• _Task directions_: For the word "Australia", determine how many lines of the entries below contain it, and give only that number.

• _Dataset excerpts_:
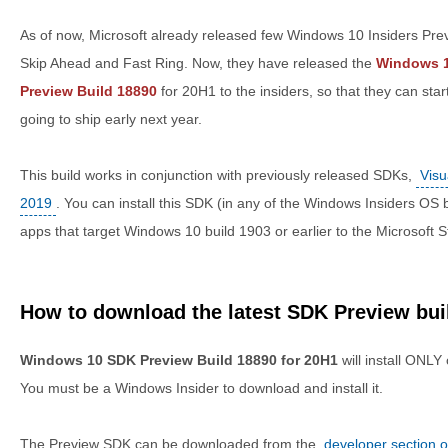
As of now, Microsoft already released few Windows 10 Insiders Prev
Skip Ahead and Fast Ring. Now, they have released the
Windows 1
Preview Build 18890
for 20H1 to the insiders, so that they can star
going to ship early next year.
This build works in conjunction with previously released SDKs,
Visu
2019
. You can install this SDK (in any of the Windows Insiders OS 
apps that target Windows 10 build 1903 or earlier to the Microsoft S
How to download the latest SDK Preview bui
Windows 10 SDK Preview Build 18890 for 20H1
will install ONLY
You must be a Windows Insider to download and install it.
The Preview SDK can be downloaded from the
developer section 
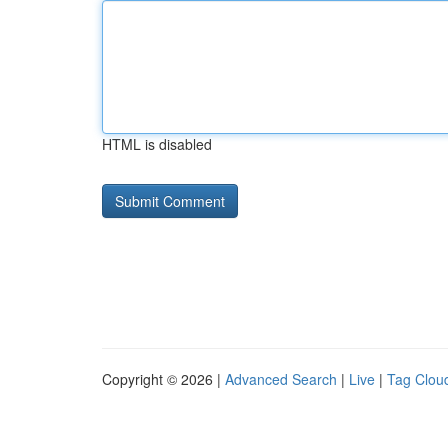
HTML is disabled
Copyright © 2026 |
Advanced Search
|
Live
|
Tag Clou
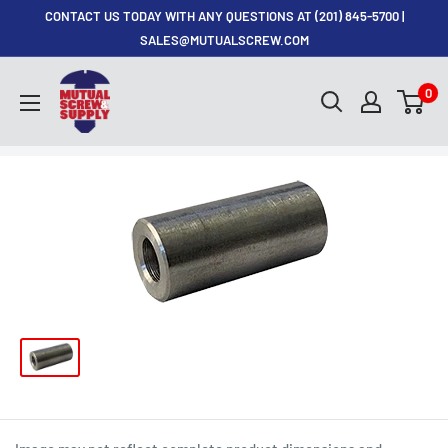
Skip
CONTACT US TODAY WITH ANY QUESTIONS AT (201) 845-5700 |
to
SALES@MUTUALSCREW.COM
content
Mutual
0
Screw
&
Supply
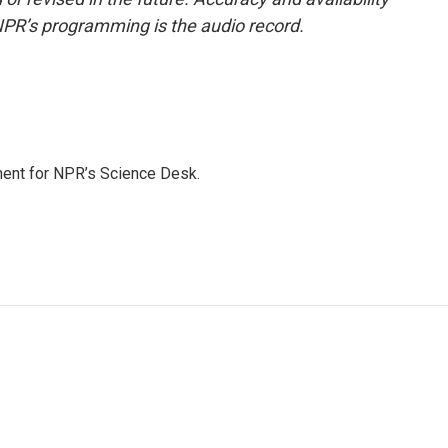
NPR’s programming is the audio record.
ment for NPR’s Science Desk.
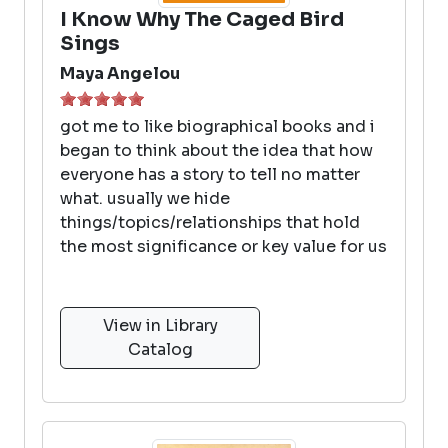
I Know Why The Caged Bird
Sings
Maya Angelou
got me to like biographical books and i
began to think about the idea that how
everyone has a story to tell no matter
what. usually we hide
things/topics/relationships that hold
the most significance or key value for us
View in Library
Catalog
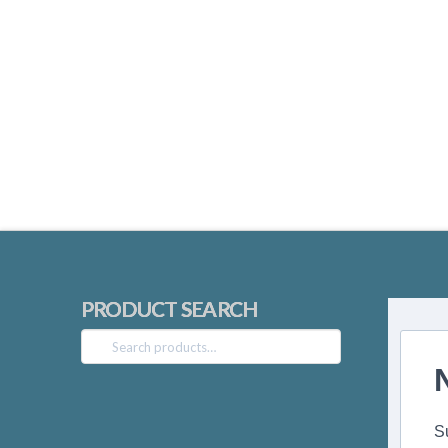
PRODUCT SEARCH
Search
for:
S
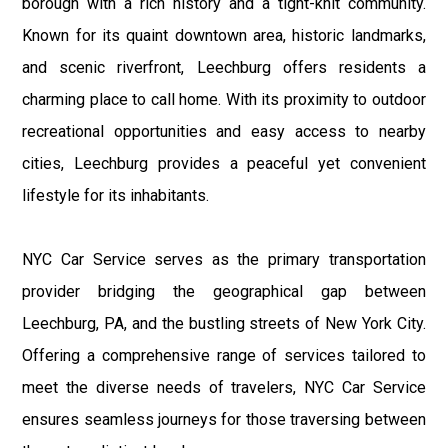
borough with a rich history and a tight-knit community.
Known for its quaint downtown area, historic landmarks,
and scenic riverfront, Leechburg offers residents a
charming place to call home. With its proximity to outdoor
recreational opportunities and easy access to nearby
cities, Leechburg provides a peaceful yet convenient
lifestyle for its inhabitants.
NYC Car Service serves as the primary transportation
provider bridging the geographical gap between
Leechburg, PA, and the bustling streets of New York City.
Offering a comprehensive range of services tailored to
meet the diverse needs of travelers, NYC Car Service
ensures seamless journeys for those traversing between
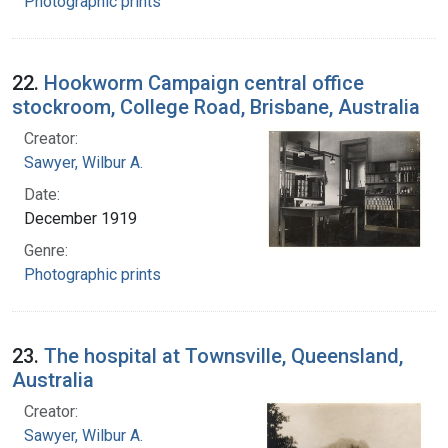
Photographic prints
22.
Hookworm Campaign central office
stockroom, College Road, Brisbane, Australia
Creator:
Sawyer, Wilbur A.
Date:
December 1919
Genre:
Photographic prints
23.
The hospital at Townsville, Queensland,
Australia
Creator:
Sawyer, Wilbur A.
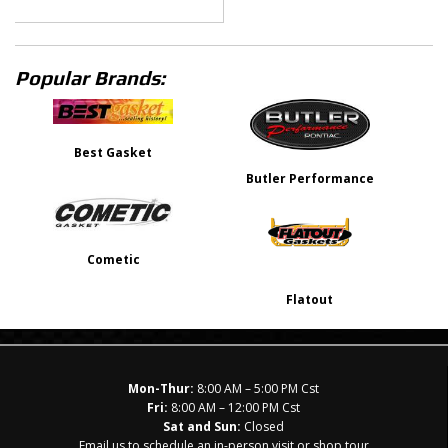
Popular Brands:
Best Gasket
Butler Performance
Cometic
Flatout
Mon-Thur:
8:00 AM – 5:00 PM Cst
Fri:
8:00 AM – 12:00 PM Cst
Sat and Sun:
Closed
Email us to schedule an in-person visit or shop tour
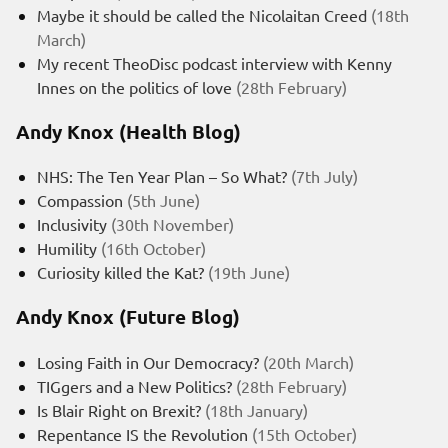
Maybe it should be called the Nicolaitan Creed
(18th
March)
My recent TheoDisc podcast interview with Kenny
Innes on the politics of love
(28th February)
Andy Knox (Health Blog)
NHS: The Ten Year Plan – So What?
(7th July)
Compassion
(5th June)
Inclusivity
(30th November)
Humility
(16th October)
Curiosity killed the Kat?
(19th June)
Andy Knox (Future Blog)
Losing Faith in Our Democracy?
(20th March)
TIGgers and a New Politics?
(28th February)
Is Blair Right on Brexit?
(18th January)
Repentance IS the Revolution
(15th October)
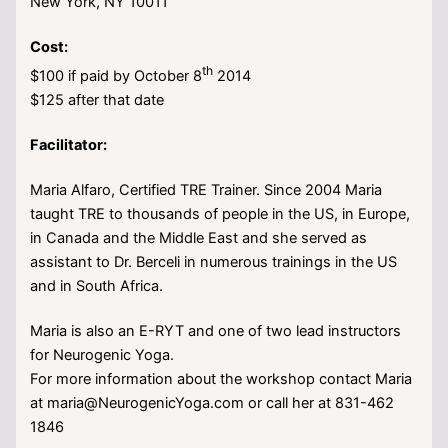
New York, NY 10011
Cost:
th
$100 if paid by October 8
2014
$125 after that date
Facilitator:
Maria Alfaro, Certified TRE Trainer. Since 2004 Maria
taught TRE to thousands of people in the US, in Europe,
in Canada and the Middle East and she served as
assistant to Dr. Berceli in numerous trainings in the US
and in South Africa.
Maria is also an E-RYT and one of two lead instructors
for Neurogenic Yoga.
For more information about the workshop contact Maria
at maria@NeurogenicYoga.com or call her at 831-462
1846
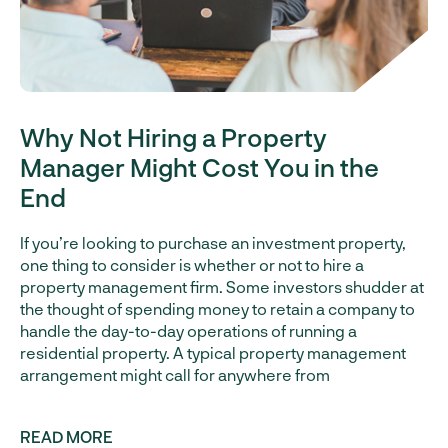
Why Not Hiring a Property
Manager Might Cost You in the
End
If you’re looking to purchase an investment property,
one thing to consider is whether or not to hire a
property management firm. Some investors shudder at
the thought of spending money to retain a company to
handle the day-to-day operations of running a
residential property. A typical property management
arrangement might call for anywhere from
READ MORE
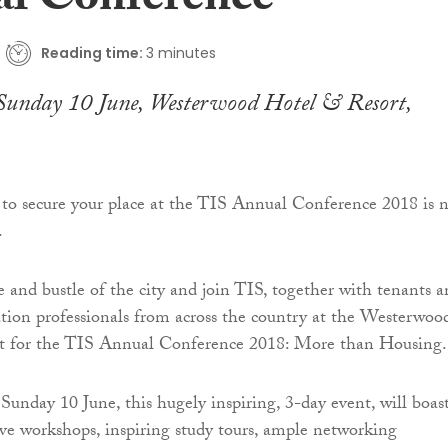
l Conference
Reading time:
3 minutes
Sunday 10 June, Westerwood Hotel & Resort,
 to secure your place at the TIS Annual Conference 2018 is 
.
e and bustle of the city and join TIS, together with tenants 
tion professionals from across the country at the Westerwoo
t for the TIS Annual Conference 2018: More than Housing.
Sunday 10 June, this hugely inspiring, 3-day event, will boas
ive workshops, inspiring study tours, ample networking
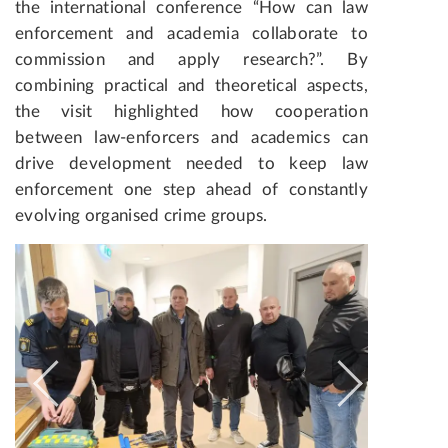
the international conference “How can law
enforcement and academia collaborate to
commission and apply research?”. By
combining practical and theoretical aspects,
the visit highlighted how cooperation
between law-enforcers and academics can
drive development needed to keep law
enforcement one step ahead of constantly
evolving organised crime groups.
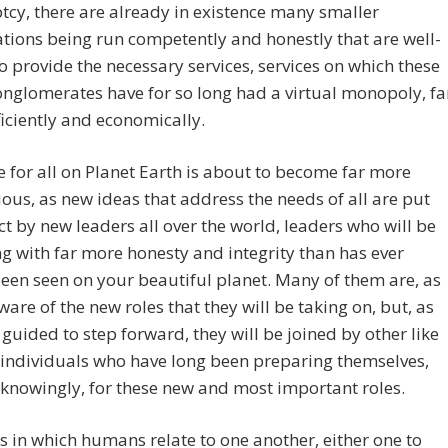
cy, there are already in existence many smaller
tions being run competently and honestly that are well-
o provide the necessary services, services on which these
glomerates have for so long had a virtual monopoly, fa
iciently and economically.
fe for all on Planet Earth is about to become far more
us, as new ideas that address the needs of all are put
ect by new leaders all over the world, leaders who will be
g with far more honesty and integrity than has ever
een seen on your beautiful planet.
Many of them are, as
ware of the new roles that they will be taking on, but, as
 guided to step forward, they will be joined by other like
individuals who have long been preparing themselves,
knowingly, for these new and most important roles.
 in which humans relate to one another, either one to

• _Task response_: 2